President Donald Trump outlined his Afghanistan policy in a speech at Fort Myer, Virginia, on Monday night. Basically, Trump is calling for more U.S. troops in the country.
Trump said: "My original instinct was to pull out, and historically, I like following my instincts. But all my life I've heard that decisions are different when you sit behind the desk in the Oval Office. ... The consequences of a rapid exit are both predictable and unacceptable."
The U.S. has been on the ground in Afghanistan since October 2001. Since then, there have been as many as 100,000 American troops in the country at one time. More than 2,200 U.S. troops have died there.

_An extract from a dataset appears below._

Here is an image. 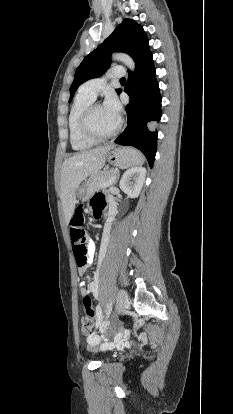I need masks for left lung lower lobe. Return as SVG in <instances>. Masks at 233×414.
Listing matches in <instances>:
<instances>
[{"label":"left lung lower lobe","instance_id":"1","mask_svg":"<svg viewBox=\"0 0 233 414\" xmlns=\"http://www.w3.org/2000/svg\"><path fill=\"white\" fill-rule=\"evenodd\" d=\"M124 91L130 96L126 107L127 127L114 142L139 149L152 167L157 151L154 125L161 118V95L152 54L136 67L134 73L129 71Z\"/></svg>","mask_w":233,"mask_h":414}]
</instances>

Right now, about 8,300 U.S. troops are in Afghanistan. And the mission has been bogged down by green-on-blue attacks, successful Taliban raids and turncoats within the Afghan military.
A report to Congress estimates the Afghan government controls just under 60 percent of the country's districts. Security officials have called the situation with the Taliban a "stalemate."
The president returned to Washington, D.C., on Sunday after a more than two-week vacation in Bedminster, New Jersey. During that period, Trump made headlines several times for his comments on North Korea and the violence in Charlottesville, Virginia.
He warned that North Korea would be met with "fire and fury like the world has never seen" after the country said it was considering a plan to launch a missile strike on the U.S. territory of Guam. A few days later, he said "many sides" were responsible for the violence in Charlottesville, Virginia, that left three people dead. Trump then seemingly doubled down on that statement in a press conference intended to be about infrastructure; several Republicans rebuked Trump's statements. Trump shut down two advisory boards after a number of business leaders stepped down in protest.
Trump alluded to the controversies by saying: "As we send our bravest to defeat our enemies overseas – and we will always win – let us find the courage to heal our divisions within."